Woes betide any crow that has picked a tasty morsel from the aforementioned deer carcass and attempts to fly off in hopes of a snack. Gulls are on it in a screaming, milling mob. In a few seconds, the mob reduces to one or two gulls, shadowing the crow’s every move. What follows can best be described as a mixture of aerial ballet and back-alley mugging.

The crow swoops low to the water, eliminating attack from below. The gull puts on a burst of speed, bringing it to within reach of the crow’s tail feathers which get yanked.

The crow veers left and right, with the gull mirroring every move in hot pursuit. The crow climbs to escape but the gull is better at it and follows at a closing angle. The exhausted crow finally drops the morsel the gull casually snags it out the air and leaves the scene followed in turn by a new set of pursuers.

The gull climbs steeply, does a wing-over to allow most of the flock to pass it, and drops the tidbit. The morsel, by this time just a toy, is passed in midair from gull to gull, until somebody finally eats it. You can almost hear the gull say to the poor crow, “That’s how you do it, Jack.”

The flock settles to the surface until another hapless crow launches into the air with a bit of venison in its beak. You get the feeling the gulls chase crows to distraction because they can and are having a grand old time doing it.

Monday, January 11, 2010

Winter Hawks

Winter has settled in with snow and a week’s worth of below freezing temperatures. The marsh is pretty well locked in ice. The ducks have deserted, moving to the nearby Potomac where the current keeps the water flowing. A flock of ring-billed gulls crowd the only patch of open water, a few crows and a single family of geese hovering on the ice at the edges. A lone snipe circles the marsh, looking for unfrozen mud to forage for small invertebrates

Sparrows work the fast land, gleaning seeds and bits of whatever they can find. Song and white-throated sparrows scratch at the dead leaf cover like tiny barnyard fowl while swamp sparrows, true winter residents, flit through the brown and brittle cattail stalks. A downy woodpecker works its way up a cattail, looking for telltale holes made by larval insects now chilled and sleeping in the heart of the dead brown cane.



Hawks are out today, cold weather seems to their liking. One of the resident red-shouldered pair perches on a dead limb, surveying the frozen marsh, watching for any flicker of movement that might betray a mouse or vole. Motionless as a museum specimen, it follows my movement in its direction, flying off before I get within decent camera range.

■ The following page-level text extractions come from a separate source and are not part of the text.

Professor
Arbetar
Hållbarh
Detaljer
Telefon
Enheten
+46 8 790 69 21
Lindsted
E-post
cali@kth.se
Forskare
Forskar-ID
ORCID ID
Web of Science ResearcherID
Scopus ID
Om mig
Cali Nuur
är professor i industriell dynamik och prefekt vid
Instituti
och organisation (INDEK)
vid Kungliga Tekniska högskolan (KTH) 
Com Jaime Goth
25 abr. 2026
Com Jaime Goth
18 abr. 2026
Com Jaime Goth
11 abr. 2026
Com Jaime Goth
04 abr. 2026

Farther in the woods, I flush an adult female red-tail hawk from the ground. She lumbers into the low branches, the furry bundle of a former squirrel clenched in a talon. She perches and finishes her lunch, feathers gleaming and copper tail tucked. Red-tails are the utility infielders of the hawk clan—big enough to take anything from mice to rabbits, and fast and agile enough to get by. They are at home everywhere from the Arctic to Tierra del Fuego. One of the things I like about red-tails is that when you are close enough to really look at them, they always look back, yellow eyes bright as gold doubloons. Prey animals don’t seem to notice you—when they know they have been seen, they glance about in all directions doubtlessly calculating escape trajectories and factoring in all the variables. Predators like red-tails tend to look you in the eye in recognition of a fellow apex predator—top of the food chain, Ma. Then they go about their business, which in this case was polishing off lunch.

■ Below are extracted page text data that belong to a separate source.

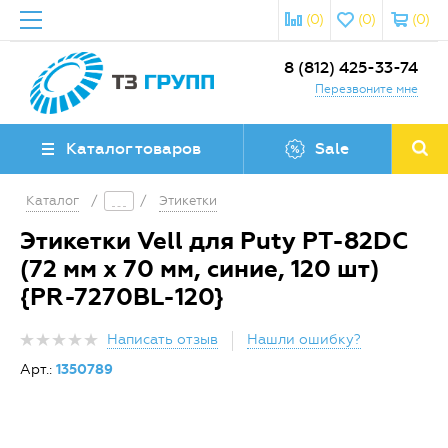
(0)
(0)
(0)
8 (812) 425-33-74
Перезвоните мне
Каталог товаров
Sale
Каталог
/
/
Этикетки
Этикетки Vell для Puty PT-82DC
(72 мм х 70 мм, синие, 120 шт)
{PR-7270BL-120}
Написать отзыв
Нашли ошибку?
Арт.:
1350789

The red-tail female’s crop bulges and she casually flies off, leaving the skin of her prey draped over the branch. If she were truly hungry, she would leave nothing. Her round crop and the leftovers tell me she is “fed up” and looking for a quiet place for digestion and contemplation.

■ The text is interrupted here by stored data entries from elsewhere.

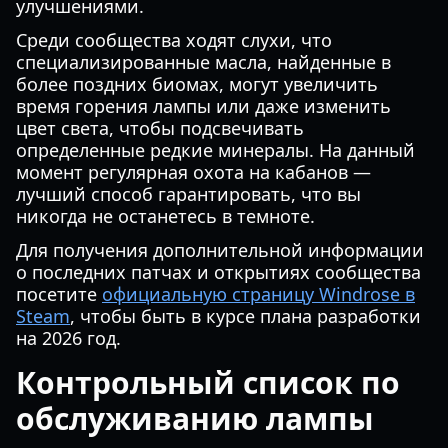
улучшениями.
Среди сообщества ходят слухи, что
специализированные масла, найденные в
более поздних биомах, могут увеличить
время горения лампы или даже изменить
цвет света, чтобы подсвечивать
определенные редкие минералы. На данный
момент регулярная охота на кабанов —
лучший способ гарантировать, что вы
никогда не останетесь в темноте.
Для получения дополнительной информации
о последних патчах и открытиях сообщества
посетите
официальную страницу Windrose в
Steam
, чтобы быть в курсе плана разработки
на 2026 год.
Контрольный список по
обслуживанию лампы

Near the parking lot, yet another hawk perches on a low oak branch close to the trunk. This one is an immature Cooper’s hawk as evidenced by the red irises (adults have yellow eyes). Coopers hawks used to be fairly rare this far south but have discovered bird feeders and will hang about all winter, picking off the unwary, the slow, or the just plain unlucky. Populations have blossomed to where every neighborhood has a Coop or two in residence.

The wind gusts through the trees, branches rattle, no human sounds are in evidence. I could be walking through a forest on the edge of the tundra thousands of years ago where glaciers loom in the distance and the ancient rhythms pulse.